The Illinois Department of Public Health issued a citation to Village at Victory Lakes nursing home in Lindenhurst after a resident suffered a broken leg in a nursing home fall when she was rolled out of bed by an aide.
The resident in question was bed bound and had next to no movement on her left side due to the effects of a stroke. Her care plan called for assist of two with bed mobility, which includes rolling and turning in bed. The resident needed this level of assistance because of the deficits she had from the stroke.
On the day of the accident, a new aide was providing incontinence care to the resident by herself. Providing incontinence care is a desirable things, as it help prevent the development of bed sores and provides residents with some degree of comfort and dignity. The resident was rolled on to her right side in the process of receiving the care, but due to her left sided weakness from the stroke, once she began to be rolled, she just continued to roll until she fell from the bed. The aide tried mightily to stop her form falling further, but a femur fracture was still the result.
There are at least three issues with the care that was provided here:
First, the aide violated the care plan. The care plan called for assist of two with bed mobility for a reason: to help make sure that the resident was not injured while being turned, rolled, or handled by a single aide working on their own. The failure to carry out the care plan as developed is a legitimate basis for holding the nursing home liable for the resident’s injuries.
Secondly, there was a failure to properly communicate the care plan to the aide. Having a great care plan is useless if no one knows what they are supposed to do, and this aide was a new aide who simply did not know what was supposed to be done. This is evidence of a huge systems failure at this nursing home.

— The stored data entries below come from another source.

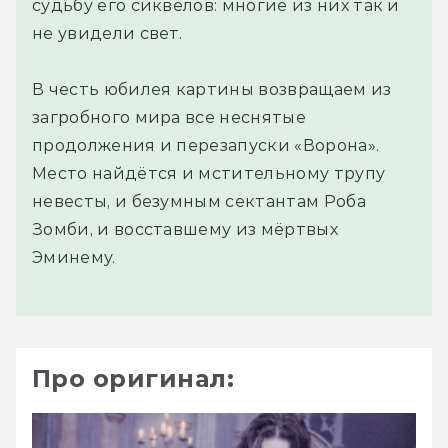
судьбу его сиквелов: многие из них так и
не увидели свет.
В честь юбилея картины возвращаем из
загробного мира все неснятые
продолжения и перезапуски «Ворона».
Место найдётся и мстительному трупу
невесты, и безумным сектантам Роба
Зомби, и восставшему из мёртвых
Эминему.
Про оригинал:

Third, nursing homes are required to provide necessary equipment to prevent accident injuries to residents such as this one. There is a type of mattress called a scoop mattress which has raised edges which are intended to reduce the chances of residents falling from bed. Given her weakness on the one side, it was a reasonable safety measure which should have been part of the care plan.
The bottom line is that this was a very preventable injury from the way that the care plan was developed, to the process by which it was communicated to the staff charged with carrying it out, to what was actually done at the time of the accident.